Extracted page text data

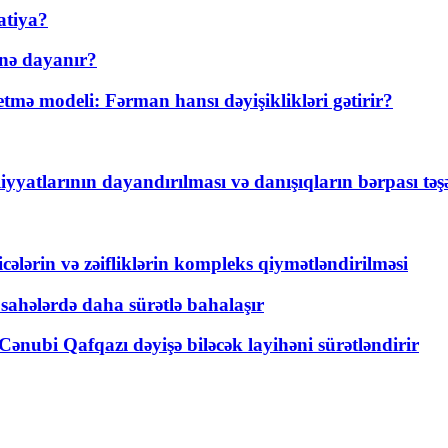
atiya?
nə dayanır?
ə modeli: Fərman hansı dəyişiklikləri gətirir?
yyatlarının dayandırılması və danışıqların bərpası tə
ticələrin və zəifliklərin kompleks qiymətləndirilməsi
 sahələrdə daha sürətlə bahalaşır
ənubi Qafqazı dəyişə biləcək layihəni sürətləndirir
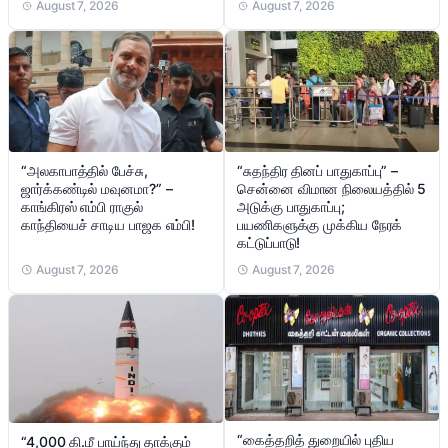
August 7, 2026
August 7, 2026
“சுதந்திர தினப் பாதுகாப்பு” –
“அலகாபாத்தில் பேச்சு,
சென்னை விமான நிலையத்தில் 5
ஜார்க்கண்டில் மவுனமா?” –
அடுக்கு பாதுகாப்பு;
காங்கிரஸ் எம்பி ராகுல்
பயணிகளுக்கு முக்கிய நேரக்
காந்தியைச் சாடிய பாஜக எம்பி!
கட்டுப்பாடு!
August 7, 2026
August 7, 2026
“கைத்தறித் துறையில் புதிய
“4,000 கி.மீ பாய்ந்து தாக்கும்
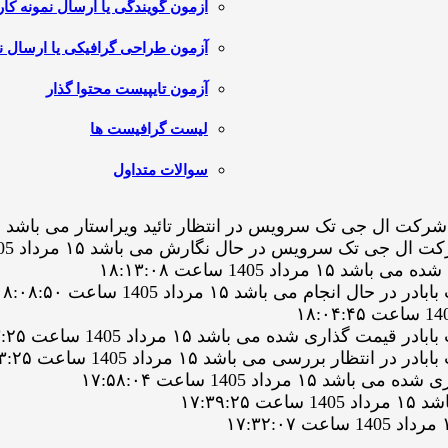
آزمون گویندگی یا ارسال نمونه کار
آزمون طراحی گرافیکی یا ارسال نم
آزمون تایپیست محتوا گذار
لیست گرافیست ها
سوالات متداول
تک سرویس در حال نگارش می باشد ۱۵ مرداد 1405 ساعت ۱۸:۱۷:۵۱
 1405 ساعت ۱۸:۱۳:۰۸
م می باشد ۱۵ مرداد 1405 ساعت ۱۸:۰۸:۵۰
ی شده می باشد ۱۵ مرداد 1405 ساعت ۱۸:۰۳:۲۵
بررسی می باشد ۱۵ مرداد 1405 ساعت ۱۸:۰۳:۲۵
داد 1405 ساعت ۱۷:۵۸:۰۴
۱۷:۳۹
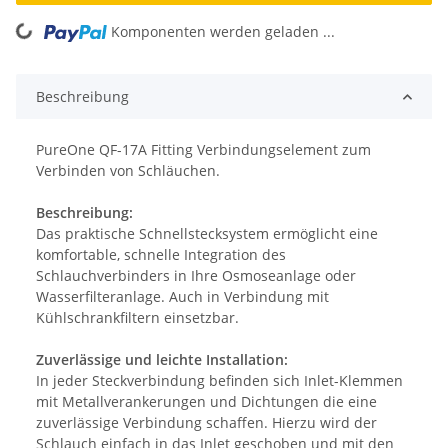
ing...
Komponenten werden geladen ...
Beschreibung
PureOne QF-17A Fitting Verbindungselement zum
Verbinden von Schläuchen.
Beschreibung:
Das praktische Schnellstecksystem ermöglicht eine
komfortable, schnelle Integration des
Schlauchverbinders in Ihre Osmoseanlage oder
Wasserfilteranlage. Auch in Verbindung mit
Kühlschrankfiltern einsetzbar.
Zuverlässige und leichte Installation:
In jeder Steckverbindung befinden sich Inlet-Klemmen
mit Metallverankerungen und Dichtungen die eine
zuverlässige Verbindung schaffen. Hierzu wird der
Schlauch einfach in das Inlet geschoben und mit den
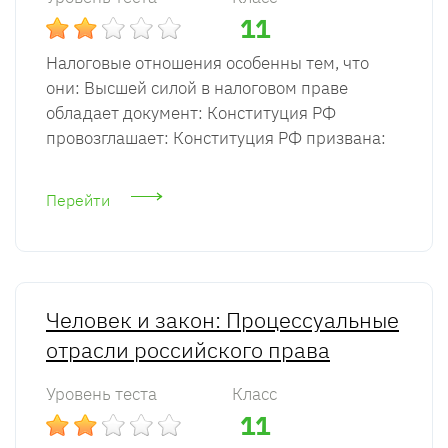
11
Налоговые отношения особенны тем, что
они: Высшей силой в налоговом праве
обладает документ: Конституция РФ
провозглашает: Конституция РФ призвана:
Перейти
Человек и закон: Процессуальные
отрасли российского права
Уровень теста
Класс
11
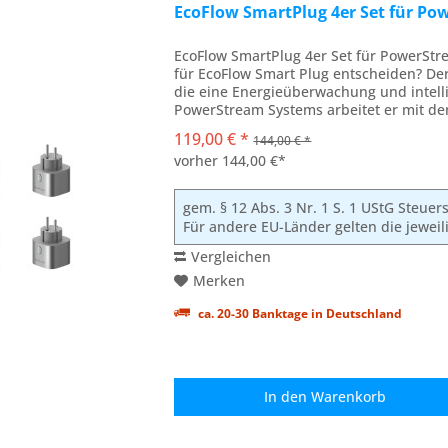
EcoFlow SmartPlug 4er Set für P
EcoFlow SmartPlug 4er Set für PowerStr
für EcoFlow Smart Plug entscheiden? De
die eine Energieüberwachung und intelli
PowerStream Systems arbeitet er mit d
zusammen, um...
119,00 € *
144,00 € *
vorher 144,00 €*
gem. § 12 Abs. 3 Nr. 1 S. 1 UStG Steue
Für andere EU-Länder gelten die jewei
Vergleichen
Merken
ca. 20-30 Banktage in Deutschland
In den
Warenkorb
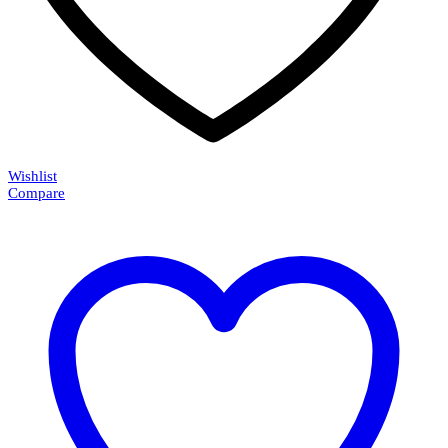
Wishlist
Compare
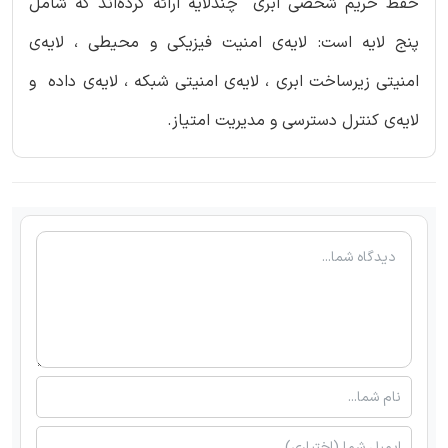
حفظ حریم شخصی ابری چندلایه ارائه کرده‌اند که شامل
پنج لایه است: لایه‌ی امنیت فیزیکی و محیطی ، لایه‌ی
امنیتی زیرساخت ابری ، لایه‌ی امنیتی شبکه ، لایه‌ی داده و
لایه‌ی کنترل دسترسی و مدیریت امتیاز.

# [Work instruction]
Nothing but the lines above from the line with "لیست گرافیست ها" up to and including the line with "امنیتی زیرساخت ابری" should be returned, exactly as written and without pictures.

# [Reply]
لیست گرافیست ها
سوالات متداول
تک سرویس در حال نگارش می باشد ۱۵ مرداد 1405 ساعت ۱۸:۱۷:۵۱
 1405 ساعت ۱۸:۱۳:۰۸
م می باشد ۱۵ مرداد 1405 ساعت ۱۸:۰۸:۵۰
ی شده می باشد ۱۵ مرداد 1405 ساعت ۱۸:۰۳:۲۵
بررسی می باشد ۱۵ مرداد 1405 ساعت ۱۸:۰۳:۲۵
داد 1405 ساعت ۱۷:۵۸:۰۴
۱۷:۳۹
ing...
Komponenten werden geladen ...
Beschreibung
PureOne QF-17A Fitting Verbindungselement zum
Verbinden von Schläuchen.
Beschreibung:
Das praktische Schnellstecksystem ermöglicht eine
komfortable, schnelle Integration des
Schlauchverbinders in Ihre Osmoseanlage oder
Wasserfilteranlage. Auch in Verbindung mit
Kühlschrankfiltern einsetzbar.
Zuverlässige und leichte Installation:
In jeder Steckverbindung befinden sich Inlet-Klemmen
mit Metallverankerungen und Dichtungen die eine
zuverlässige Verbindung schaffen. Hierzu wird der
Schlauch einfach in das Inlet geschoben und mit den
11
Налоговые отношения особенны тем, что
они: Высшей силой в налоговом праве
обладает документ: Конституция РФ
провозглашает: Конституция РФ призвана:
Перейти
Человек и закон: Процессуальные
отрасли российского права
Уровень теста
Класс
11
EcoFlow SmartPlug 4er Set für P
EcoFlow SmartPlug 4er Set für PowerStr
für EcoFlow Smart Plug entscheiden? De
die eine Energieüberwachung und intelli
PowerStream Systems arbeitet er mit d
zusammen, um...
119,00 € *
144,00 € *
vorher 144,00 €*
gem. § 12 Abs. 3 Nr. 1 S. 1 UStG Steue
Für andere EU-Länder gelten die jewei
Vergleichen
Merken
ca. 20-30 Banktage in Deutschland
In den
Warenkorb
Wishlist
Compare
حفظ حریم شخصی ابری چندلایه ارائه کرده‌اند که شامل
پنج لایه است: لایه‌ی امنیت فیزیکی و محیطی ، لایه‌ی
امنیتی زیرساخت ابری ، لایه‌ی امنیتی شبکه ، لایه‌ی داده و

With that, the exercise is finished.